"Words ought to be a little wild, for they are the assault of thoughts on the unthinking" - JMK
- The Wall Street Journal reports that small businesses are still having a terrible time getting credit. Banks blame overzealous regulators that are trying to introduce some caution. Regulators claim that banks just use them as an excuse for loans they don't want to make anyway. Either way, that credit crunch is still happening for certain businesses (A question to my Austrian friends - wouldn't overzealous regulators accelerate the liquidation of malinvestments? We always talk as if any government action extends the crisis - but certainly some should extend the crisis and some should bring it to a speedier end, right? Shouldn't this bring it to a speedier end?).
- Matt Yglesias has a post up on why credit might still be tighter than we think. We always look at the effective federal funds rate, but the LIBOR suggests that money may still be tight (I checked the Euribor and it shows essentially the same thing). They're measuring slightly different things - LIBOR and Euribor look at money market rates, while the federal funds rate is the rate that reserves are lent at overnight.

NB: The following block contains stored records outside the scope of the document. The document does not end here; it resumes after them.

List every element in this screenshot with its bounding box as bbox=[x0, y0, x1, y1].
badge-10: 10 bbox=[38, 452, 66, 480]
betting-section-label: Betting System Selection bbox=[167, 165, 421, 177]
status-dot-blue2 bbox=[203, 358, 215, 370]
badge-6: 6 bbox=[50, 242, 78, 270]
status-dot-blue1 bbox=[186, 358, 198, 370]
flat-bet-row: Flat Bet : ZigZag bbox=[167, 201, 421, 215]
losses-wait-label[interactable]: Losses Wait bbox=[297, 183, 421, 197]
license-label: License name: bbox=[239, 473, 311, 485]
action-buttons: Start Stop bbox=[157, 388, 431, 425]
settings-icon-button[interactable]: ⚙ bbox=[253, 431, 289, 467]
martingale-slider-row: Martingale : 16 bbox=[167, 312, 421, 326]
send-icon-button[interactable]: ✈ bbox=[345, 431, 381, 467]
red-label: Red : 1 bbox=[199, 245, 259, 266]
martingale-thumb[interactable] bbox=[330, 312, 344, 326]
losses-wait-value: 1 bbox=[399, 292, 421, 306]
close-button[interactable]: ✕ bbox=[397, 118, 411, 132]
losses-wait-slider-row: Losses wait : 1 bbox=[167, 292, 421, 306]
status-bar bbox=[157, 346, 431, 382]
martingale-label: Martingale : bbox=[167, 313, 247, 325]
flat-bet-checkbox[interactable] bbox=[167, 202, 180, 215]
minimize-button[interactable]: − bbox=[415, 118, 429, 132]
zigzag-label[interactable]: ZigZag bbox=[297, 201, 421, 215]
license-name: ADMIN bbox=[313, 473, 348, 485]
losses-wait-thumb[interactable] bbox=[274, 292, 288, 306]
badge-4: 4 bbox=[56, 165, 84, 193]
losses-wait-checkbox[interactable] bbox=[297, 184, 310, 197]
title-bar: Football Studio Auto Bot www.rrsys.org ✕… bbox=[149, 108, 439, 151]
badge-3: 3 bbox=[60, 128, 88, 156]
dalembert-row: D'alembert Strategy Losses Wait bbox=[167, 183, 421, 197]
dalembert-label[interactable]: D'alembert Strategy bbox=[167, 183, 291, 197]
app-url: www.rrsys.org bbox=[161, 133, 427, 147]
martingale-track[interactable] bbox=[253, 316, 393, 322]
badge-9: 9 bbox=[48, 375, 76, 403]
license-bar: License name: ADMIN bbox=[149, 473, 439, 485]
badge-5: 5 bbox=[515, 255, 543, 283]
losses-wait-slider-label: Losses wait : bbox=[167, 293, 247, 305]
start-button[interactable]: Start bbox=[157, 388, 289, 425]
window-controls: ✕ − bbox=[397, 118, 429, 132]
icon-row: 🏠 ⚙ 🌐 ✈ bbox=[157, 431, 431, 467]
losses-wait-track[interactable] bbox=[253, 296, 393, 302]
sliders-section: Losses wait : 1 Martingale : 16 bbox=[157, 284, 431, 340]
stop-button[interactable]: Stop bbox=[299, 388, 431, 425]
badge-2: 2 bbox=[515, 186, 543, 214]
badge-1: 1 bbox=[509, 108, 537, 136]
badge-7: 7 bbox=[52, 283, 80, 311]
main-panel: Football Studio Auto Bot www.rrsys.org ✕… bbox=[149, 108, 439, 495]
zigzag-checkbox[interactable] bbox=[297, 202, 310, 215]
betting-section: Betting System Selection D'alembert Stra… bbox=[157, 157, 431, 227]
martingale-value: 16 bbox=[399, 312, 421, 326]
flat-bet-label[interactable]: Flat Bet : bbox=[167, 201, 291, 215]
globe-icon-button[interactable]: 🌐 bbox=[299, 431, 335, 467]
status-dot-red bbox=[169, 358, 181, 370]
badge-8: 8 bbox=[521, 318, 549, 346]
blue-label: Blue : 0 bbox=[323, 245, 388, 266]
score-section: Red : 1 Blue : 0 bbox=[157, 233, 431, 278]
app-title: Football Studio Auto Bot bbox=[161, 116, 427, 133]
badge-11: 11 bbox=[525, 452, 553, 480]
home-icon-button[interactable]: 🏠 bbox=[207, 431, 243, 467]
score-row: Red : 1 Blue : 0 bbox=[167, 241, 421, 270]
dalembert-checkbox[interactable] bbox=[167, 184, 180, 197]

So this may be some sort of risk premium. But the point is, they're still departing from the fed funds rate when they had previously tracked it - and this is true even at the zero bound, where you would expect them to be able to track it even more closely.
- Daniel Indiviglio offers a credit-based theory of the business cycle and then suggests criminalizing credit. Pretty crazy stuff.

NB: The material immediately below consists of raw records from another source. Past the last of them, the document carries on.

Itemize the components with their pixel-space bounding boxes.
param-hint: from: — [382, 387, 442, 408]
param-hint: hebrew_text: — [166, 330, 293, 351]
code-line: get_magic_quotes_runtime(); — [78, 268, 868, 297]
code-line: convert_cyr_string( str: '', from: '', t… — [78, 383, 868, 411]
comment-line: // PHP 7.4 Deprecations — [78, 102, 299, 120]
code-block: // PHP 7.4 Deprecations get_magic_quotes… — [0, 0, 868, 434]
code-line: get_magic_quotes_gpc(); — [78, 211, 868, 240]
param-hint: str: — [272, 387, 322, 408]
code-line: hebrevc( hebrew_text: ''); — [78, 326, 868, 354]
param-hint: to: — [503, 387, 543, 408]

- Finally, I've been doing research on alternative financial services (payday loans, auto title loans, etc.), and some of the empirical results are harkening back to work by Stiglitz and Weiss (1981) on credit rationing in markets with imperfect information. We're still working with results, but it's neat to see that pop up. I'm not sure the primary investigators I'm working with entirely bought my Stiglitz and Weiss interpretation of what we're seeing, but hopefully it will get in the analysis.
Overzealous regulators would not necessarily speed up liquidation of malinvestments because of their interference with credit markets. In the absence of regulators (and credit expansion), credit would flow to wise investments anyway. With overzealous regulators, the entire lending market is shut down preventing frugal investments as well as malinvestments from obtaining capital.
ReplyDeleteIt might be the case that, in chemotherapy for instance, regulators would "liquidate" the cancer cells as well as the healthy host cells. Whether this speeds recovery or not is ambiguous.